Stock Market Trend Prediction Based on Text Mining of Corporate Web and Time Series Data
Hoang T. P. Thanh* and Phayung Meesad**
*Department of Information Technology, Faculty of Information Technology, King Mongkut’s University of Technology North Bangkok, 1518 Pracharat Sai 1 Road, Wongsawang, Bangsue, Bangkok, Thailand
**Department of Information Technology Management, Faculty of Information Technology, King Mongkut’s University of Technology North Bangkok, 1518 Pracharat Sai 1 Road, Wongsawang, Bangsue, Bangkok, Thailand
Predicting the behaviors of the stock markets are always an interesting topic for not only financial investors but also scholars and professionals from different fields, because successful prediction can help investors to yield significant profits. Previous researchers have shown the strong correlation between financial news and their impacts to the movements of stock prices. This paper proposes an approach of using time series analysis and text mining techniques to predict daily stock market trends.

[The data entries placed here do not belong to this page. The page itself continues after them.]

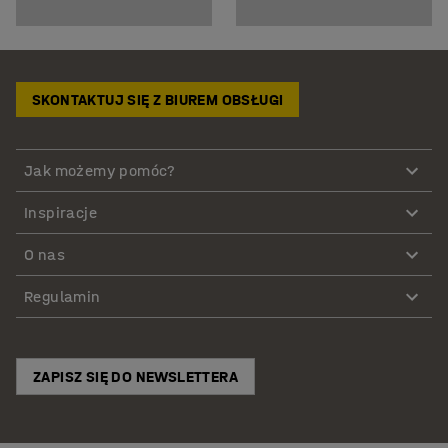
SKONTAKTUJ SIĘ Z BIUREM OBSŁUGI
Jak możemy pomóc?
Inspiracje
O nas
Regulamin
ZAPISZ SIĘ DO NEWSLETTERA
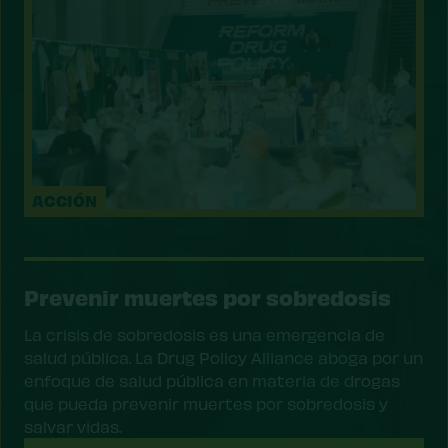
ACCIÓN
Prevenir muertes por sobredosis
La crisis de sobredosis es una emergencia de
salud pública. La Drug Policy Alliance aboga por un
enfoque de salud pública en materia de drogas
que pueda prevenir muertes por sobredosis y
salvar vidas.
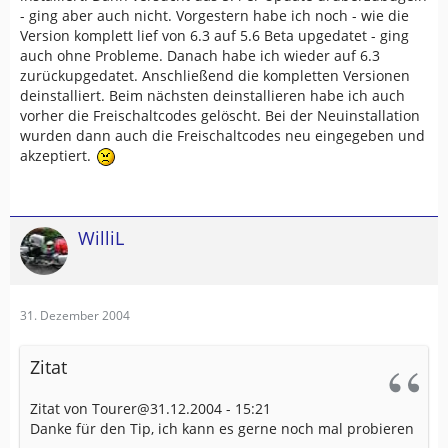
- ging aber auch nicht. Vorgestern habe ich noch - wie die
Version komplett lief von 6.3 auf 5.6 Beta upgedatet - ging
auch ohne Probleme. Danach habe ich wieder auf 6.3
zurückupgedatet. Anschließend die kompletten Versionen
deinstalliert. Beim nächsten deinstallieren habe ich auch
vorher die Freischaltcodes gelöscht. Bei der Neuinstallation
wurden dann auch die Freischaltcodes neu eingegeben und
akzeptiert.
WilliL
31. Dezember 2004
Zitat
Zitat von Tourer@31.12.2004 - 15:21
Danke für den Tip, ich kann es gerne noch mal probieren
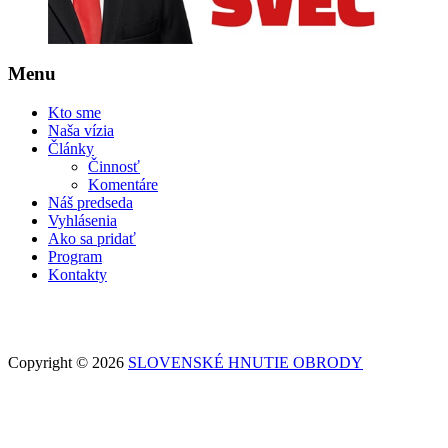
Menu
Kto sme
Naša vízia
Články
Činnosť
Komentáre
Náš predseda
Vyhlásenia
Ako sa pridať
Program
Kontakty
Copyright © 2026
SLOVENSKÉ HNUTIE OBRODY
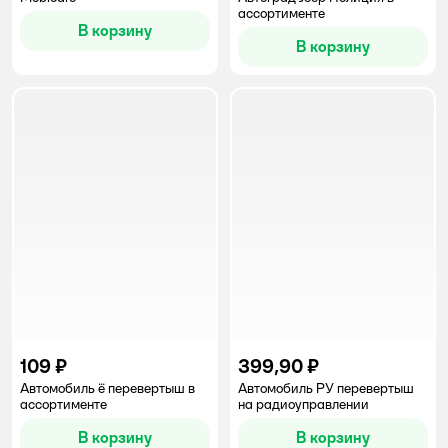
ассортименте
В корзину
В корзину
109 ₽
399,90 ₽
Автомобиль ё перевертыш в
Автомобиль РУ перевертыш
ассортименте
на радиоуправлении
В корзину
В корзину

The research is conducted with the utilization of a database containing stock index prices and news articles collected from Vietnam websites over 3 years from 2010 to 2012. A robust feature selection and a strong machine learning algorithm are able to lift the forecasting accuracy. By combining Linear Support Vector Machine Weight and Support Vector Machine algorithm, this proposed approach can enhance the prediction accuracy significantly above those of related research approaches. The results show that data set represented by 42 features achieves the highest accuracy by using one-against-one Support Vector Machines (up to 75%) and one-against-one method outperforms one-againstall method in almost all case studies.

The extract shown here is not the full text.